Grief is a reaction to loss. Loss equates to a death, a death of something or someone. Death comes in many ways, many forms. There is the death of a relationship, the death of a job, the death of a dream, a goal, or an idea. And there is the death of a person.
We tend to think the death of a person is our most difficult loss, our biggest loss. It may be our biggest loss because it is irreversible but maybe, just maybe, the death of a relationship is the hardest loss.
Not to diminish the emotional pain that comes with physical death. Our grief is devastating. It physically hurts, our heart screams. We are angry, fearful, isolated, and oh so sad. We are forced to figure out how to go on living with a huge piece of what has been our life missing. We are forced to recognize that our life will never be the same again --- because this person will never be physically in it again.
The grief that comes with the death of a marriage or a relationship is very similar to the grief that comes with the death of a person. It physically hurts and our heart screams. We are angry, fearful, isolated, and oh so sad. We are forced to figure out how to go on living with a huge piece of what has been our life missing.
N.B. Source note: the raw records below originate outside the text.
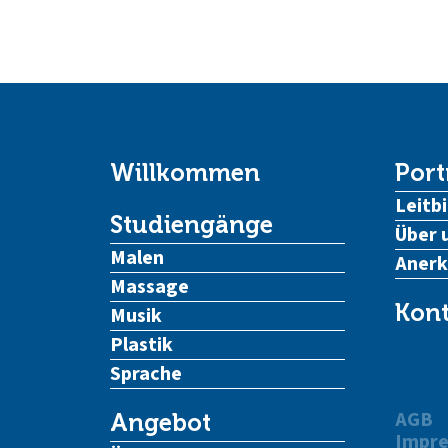
Willkommen
Port
Leitbi
Studiengänge
Über 
Malen
Aner
Massage
Kont
Musik
Plastik
Sprache
AGB
Angebot
Impr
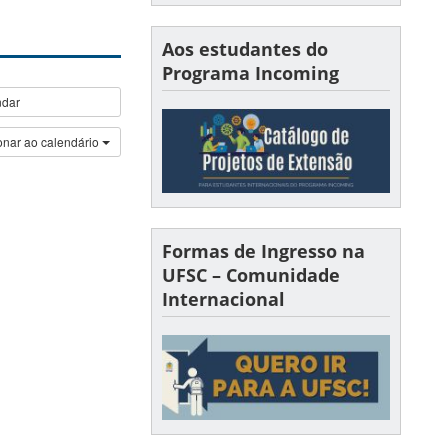
Aos estudantes do
Programa Incoming
ndar
onar ao calendário
Formas de Ingresso na
UFSC – Comunidade
Internacional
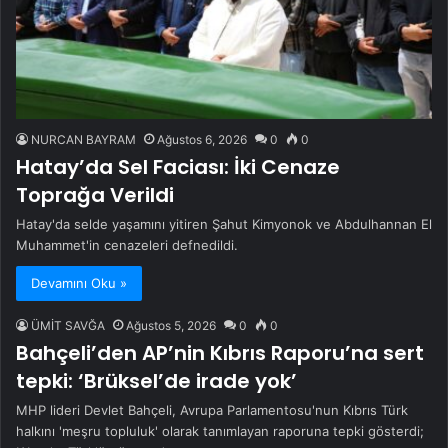
NURCAN BAYRAM
Ağustos 6, 2026
0
0
Hatay’da Sel Faciası: İki Cenaze
Toprağa Verildi
Hatay'da selde yaşamını yitiren Şahut Kimyonok ve Abdulhannan El
Muhammet'in cenazeleri defnedildi.
Devamını Oku »
ÜMİT SAVĞA
Ağustos 5, 2026
0
0
Bahçeli’den AP’nin Kıbrıs Raporu’na sert
tepki: ‘Brüksel’de irade yok’
MHP lideri Devlet Bahçeli, Avrupa Parlamentosu'nun Kıbrıs Türk
halkını 'meşru topluluk' olarak tanımlayan raporuna tepki gösterdi;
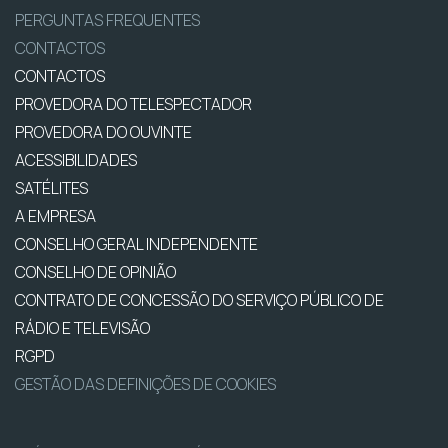
PERGUNTAS FREQUENTES
CONTACTOS
CONTACTOS
PROVEDORA DO TELESPECTADOR
PROVEDORA DO OUVINTE
ACESSIBILIDADES
SATÉLITES
A EMPRESA
CONSELHO GERAL INDEPENDENTE
CONSELHO DE OPINIÃO
CONTRATO DE CONCESSÃO DO SERVIÇO PÚBLICO DE
RÁDIO E TELEVISÃO
RGPD
GESTÃO DAS DEFINIÇÕES DE COOKIES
We must recognize that our life will never be the same again BUT now we have an added piece to our grief. The person, who is no longer in our life, might be in someone else’s life. We might see them on the street or Facebook (particularly if we check their Facebook page, which we do). Added to this loss we have a maybe attached. Maybe, we can get back together, maybe he/she will change, maybe he/she will want me back, will come back. Maybe I’ll bump into them when I go to the grocery. Maybe, maybe, maybe!
The death of a person forces us to live without them. Our mind eventually recognizes we must adjust. Time begins to ease the pain, to fill in the space with other thoughts and gradually, ever so slowly, we learn how to live with our grief. We don’t recover but we do learn how to live without this person in our life.
The death of a marriage or a relationship doesn’t force us to do anything. It allows our mind to tease us, to tempt us into believing, hoping, there has not been a death at all. This kind of death pulls on a different aspect of our personality and life lessons. It gives us the opportunity to address self esteem, control, and discipline issues (not tracking on Facebook). And as we work with our grief time begins to ease the pain, to fill in the space with other thoughts and gradually, ever so slowly, we learn how to go on living.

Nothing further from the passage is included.